Hi Marco,
When the new transport was designed, there were various considerations in favour of or against each feature that was created in the legacy ASB transport. Each decision was not taken lightly and we’ve worked with the updated Microsoft Service Bus team guidelines to better position the transport.
You’ve made some analysis and concluded that the biggest issue is de-duplication. It’s not the biggest issue, far from that. There are more interesting scenarios when it comes to re-inventing the wheel and solving the problem the Premium tier has solved. Let me try and list a few.
High Availability
The article you’ve pointed to was not re-written when the Premium tier was introduced. It was updated with the Premium tier part, leaving the Standard tier as-is. I don’t know if that was intentional or just overlooked, but not mentioning that would be omitting the fact that Microsoft itself has been saying for quite a while now use Premium tier for production.
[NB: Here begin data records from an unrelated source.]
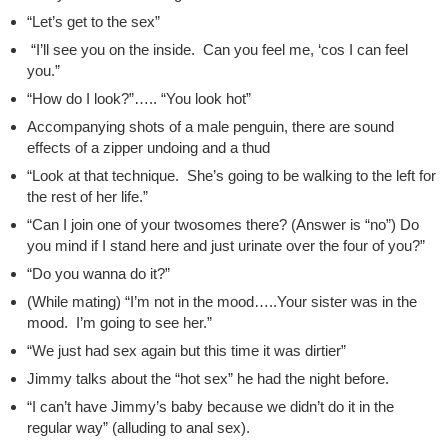
“Let’s get to the sex”
“I’ll see you on the inside. Can you feel me, ‘cos I can feel
you.”
“How do I look?”….. “You look hot”
Accompanying shots of a male penguin, there are sound
effects of a zipper undoing and a thud
“Look at that technique. She’s going to be walking to the left for
the rest of her life.”
“Can I join one of your twosomes there? (Answer is “no”) Do
you mind if I stand here and just urinate over the four of you?”
“Do you wanna do it?”
(While mating) “I’m not in the mood…..Your sister was in the
mood. I’m going to see her.”
“We just had sex again but this time it was dirtier”
Jimmy talks about the “hot sex” he had the night before.
“I can’t have Jimmy’s baby because we didn’t do it in the
regular way” (alluding to anal sex).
Standard tier is intended for testing, QA, or light production that can accept the drawbacks of the tier (throttling, decreased performance, latency, etc).
When it comes to HA, the Standard tier didn’t offer any. The recommendation that you find in the document refers to the days when workloads could only be executed in that tier. It’s more of a workaround than a solution. Here’s why.
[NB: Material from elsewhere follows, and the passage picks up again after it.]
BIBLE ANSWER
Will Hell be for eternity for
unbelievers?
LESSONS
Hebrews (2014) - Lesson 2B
Assume your endpoint is running with SendsAtomicWithReceive
transport transaction mode. We’ve received a message and lost the connection just before dispatching an outgoing message from the processing handler. We can’t send the message to another (fail-over) namespace. If we do, we violate the transactional guarantee. This is what happened with the legacy ASB transport and customers didn’t even know it was happening. And then we fail to complete the incoming message. Meaning we’ll repeat the processing and send a duplicate when the failing namespace becomes active.
Regarding de-duplication - we can’t do that either. Not without having some additional persistence mechanism. Or using the Outbox feature which is not always possible (in case you’re using the Azure Storage Persistence).
Premium is too much
You’re correct. I also think that the way the Premium tier is marketed leaves a certain segment of customers left with no option but to use the Standard tier. Does that mean Particular should build it? Or rather provide feedback to Microsoft to allow something in the middle? Not as expensive as the Premium, but not as feature stripped as Standard when it comes to premium features.
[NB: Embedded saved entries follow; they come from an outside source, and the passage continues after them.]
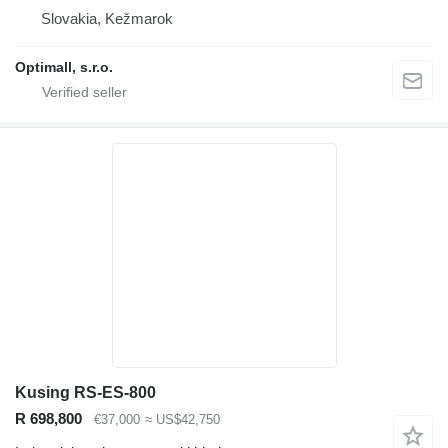
Slovakia, Kežmarok
Optimall, s.r.o.
Kusing RS-ES-800
R 698,800
€37,000
≈ US$42,750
At the same time, we don’t want to compete with the broker. The broker can implement features we won’t be able to compete with. And frankly shouldn’t. E.g. cross-namespace forwarding or Geo-DR with a data plane.
Conclusion
We’re listening to the customers and carefully considering feature requests. Features added are going through a rigorous cost and benefits analysis before approved. Multi-namespace support is no exception.